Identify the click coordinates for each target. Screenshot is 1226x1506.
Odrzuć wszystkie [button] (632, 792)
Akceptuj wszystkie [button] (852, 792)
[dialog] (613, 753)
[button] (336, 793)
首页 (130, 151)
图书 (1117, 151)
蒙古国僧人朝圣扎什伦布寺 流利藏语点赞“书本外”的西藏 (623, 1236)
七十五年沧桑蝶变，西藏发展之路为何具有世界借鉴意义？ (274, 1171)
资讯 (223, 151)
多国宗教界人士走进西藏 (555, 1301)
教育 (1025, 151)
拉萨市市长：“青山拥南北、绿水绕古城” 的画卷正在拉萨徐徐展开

────────────────────

Transcribe each entry above exactly as it reads.

Identify the click coordinates for each target. Screenshot is 1226x1506.
Odrzuć wszystkie [button] (632, 792)
Akceptuj wszystkie [button] (852, 792)
[dialog] (613, 753)
[button] (336, 793)
首页 (130, 151)
图书 (1117, 151)
蒙古国僧人朝圣扎什伦布寺 流利藏语点赞“书本外”的西藏 (623, 1236)
七十五年沧桑蝶变，西藏发展之路为何具有世界借鉴意义？ (274, 1171)
资讯 (223, 151)
多国宗教界人士走进西藏 (555, 1301)
教育 (1025, 151)
拉萨市市长：“青山拥南北、绿水绕古城” 的画卷正在拉萨徐徐展开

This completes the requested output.